More than a year after Hamas’s horrific attack on Israel, antisemitism in the United States is alive and spreading. Recently released FBI data reveal anti-Jewish hate crimes reached a record number of 11,862 incidents in 2023, accounting for 15% of all hate crimes against a community that totals just 2% of the American population. This is over 300% higher than it was in 2022 and 430% above the 2021 level.
Despite the vast investments of political, financial, and other resources in the battle to combat antisemitism, when Israel is forced into a multi-front war of survival, antisemites across America are emboldened and empowered. And those brandishing the flags of Hamas, Hezbollah, Popular Front for the Liberation of Palestine, and other U.S.-designated foreign terrorist organizations have made it clear that the target of their hatred is not just the Jews, but the U.S. as well.
These anti-Israel and anti-Zionist Jew-haters are laying siege to our education system, political processes, and society. Their ideology and actions directly challenge and attempt to undermine the American values fundamental to our way of life, our nation’s success, and its future. Consequently, they pose a threat not just to American Jews, but to all Americans.
Unfortunately, our leaders are failing our country in this moment. President Joe Biden has said those carrying Hamas flags “have a point,” and Vice President Kamala Harris said she “respects” the voices of these protesters.
Sen. Chuck Schumer (D-NY), the self-declared highest-ranking elected Jewish politician in American history, was found by the House Committee on Education and the Workforce to have advised Columbia University leaders on how to thwart Republican efforts to expose antisemitism on their campus and is stalling the passage of the Antisemitism Awareness Act, despite its passage in May by a large bipartisan majority in House of Representatives.
Still, inaction is not an option. And combatting today’s form of antisemitism requires a new approach, one that draws from the strength of American civil society.
Project Esther is such an approach. Named after the Jewish heroine from the story of Purim who saved the Jewish people from genocide in ancient Persia, Project Esther is a blueprint to save the U.S. from those utilizing antisemitism to destroy it.

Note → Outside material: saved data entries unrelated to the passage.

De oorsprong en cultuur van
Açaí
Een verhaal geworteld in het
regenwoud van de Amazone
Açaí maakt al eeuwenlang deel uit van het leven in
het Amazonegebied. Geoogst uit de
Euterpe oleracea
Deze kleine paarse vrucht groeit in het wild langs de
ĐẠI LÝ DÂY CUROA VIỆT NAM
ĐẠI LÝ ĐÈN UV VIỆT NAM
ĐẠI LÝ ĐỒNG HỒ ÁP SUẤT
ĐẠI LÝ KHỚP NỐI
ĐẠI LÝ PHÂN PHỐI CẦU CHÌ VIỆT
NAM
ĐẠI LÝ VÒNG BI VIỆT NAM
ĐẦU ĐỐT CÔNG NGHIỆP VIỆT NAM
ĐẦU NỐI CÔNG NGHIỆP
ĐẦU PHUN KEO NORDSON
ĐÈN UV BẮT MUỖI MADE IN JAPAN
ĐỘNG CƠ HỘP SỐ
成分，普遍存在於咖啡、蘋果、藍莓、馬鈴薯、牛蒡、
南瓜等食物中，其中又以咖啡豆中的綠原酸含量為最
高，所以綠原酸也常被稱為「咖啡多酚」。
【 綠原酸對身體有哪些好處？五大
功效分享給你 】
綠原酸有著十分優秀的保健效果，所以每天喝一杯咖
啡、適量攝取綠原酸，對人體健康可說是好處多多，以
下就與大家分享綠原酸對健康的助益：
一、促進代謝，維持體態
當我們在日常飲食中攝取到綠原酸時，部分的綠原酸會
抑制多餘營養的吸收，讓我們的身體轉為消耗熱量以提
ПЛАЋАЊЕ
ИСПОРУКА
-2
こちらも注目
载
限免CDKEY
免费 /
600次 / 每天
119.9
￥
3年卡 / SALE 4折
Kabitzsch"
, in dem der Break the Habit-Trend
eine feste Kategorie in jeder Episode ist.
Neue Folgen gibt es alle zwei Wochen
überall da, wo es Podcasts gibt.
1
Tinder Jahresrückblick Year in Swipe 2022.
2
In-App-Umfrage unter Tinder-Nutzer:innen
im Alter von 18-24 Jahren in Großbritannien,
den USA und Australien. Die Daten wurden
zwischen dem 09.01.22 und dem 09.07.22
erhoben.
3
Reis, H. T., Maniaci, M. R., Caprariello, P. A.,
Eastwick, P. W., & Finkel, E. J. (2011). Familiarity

The key to combatting today’s antisemitism is recognizing the ecosystem in which it thrives: Politically and financially powerful funders support a network of organizations that recruit activist followers that commit the antisemitic activities we see every day, including marches, campus protests, vandalism, riots, and violence.

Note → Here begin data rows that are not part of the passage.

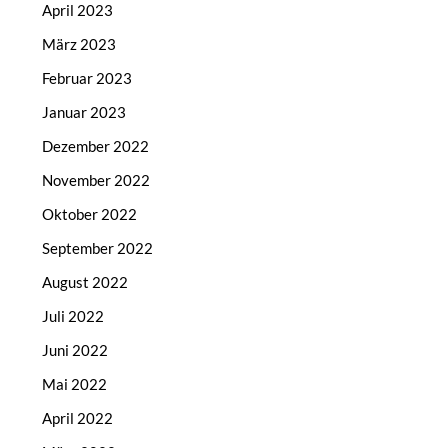
April 2023
März 2023
Februar 2023
Januar 2023
Dezember 2022
November 2022
Oktober 2022
September 2022
August 2022
Juli 2022
Juni 2022
Mai 2022
April 2022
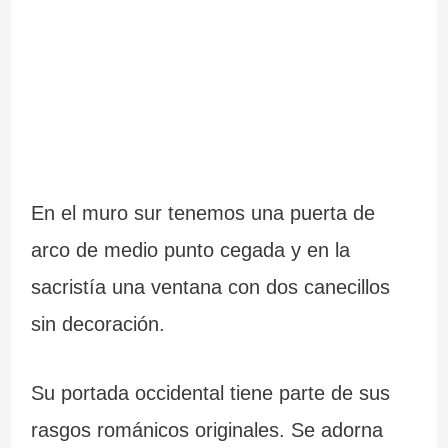
En el muro sur tenemos una puerta de
arco de medio punto cegada y en la
sacristía una ventana con dos canecillos
sin decoración.
Su portada occidental tiene parte de sus
rasgos románicos originales. Se adorna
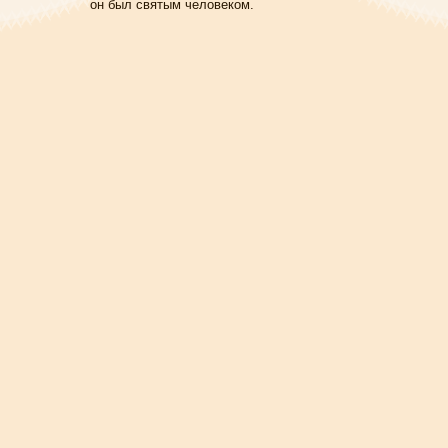
он был святым человеком.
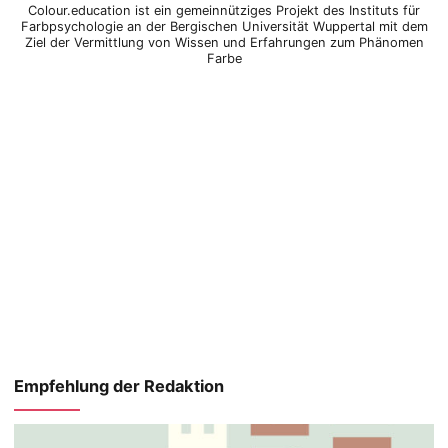
Colour.education ist ein gemeinnütziges Projekt des Instituts für
Farbpsychologie an der Bergischen Universität Wuppertal mit dem
Ziel der Vermittlung von Wissen und Erfahrungen zum Phänomen
Farbe
Mehr erfahren
Ziele und Mitmachen
Empfehlung der Redaktion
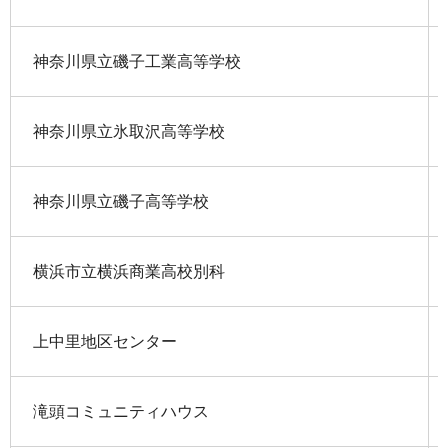
神奈川県立磯子工業高等学校
神奈川県立氷取沢高等学校
神奈川県立磯子高等学校
横浜市立横浜商業高校別科
上中里地区センター
滝頭コミュニティハウス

The objective is to dismantle the infrastructure by denying it the resources required for its antisemitic activity. Targeting the groups and organizations that receive the funding and deploy it to their grassroots followers who engage in antisemitic activity, the useful idiots we see on college campuses, for example, will divorce the means from the opportunity, thereby rendering these activists incapable of threatening U.S. citizens.
Project Esther is an initiative of the National Task Force to Combat Antisemitism, which was created in the weeks after the Oct. 7, 2023, attack. As a coalition of Jewish, Christian, and conservative organizations and individuals, the task force can leverage existing authorities, resources, capabilities, and activities to implement Project Esther.
Though the task at hand is immense, there is precedent in American history for rooting out an evil force from within our society. Between World War I and World War II, the U.S. witnessed the rise of a highly organized, nationally syndicated group of American Nazis known as the German American Bund. The Bund generated income, held large rallies replete with Nazi-style uniforms and swastikas, ran family and youth camps, and coordinated actions to implement a near mirror-image version of Hitler’s Nazi Germany here in the U.S.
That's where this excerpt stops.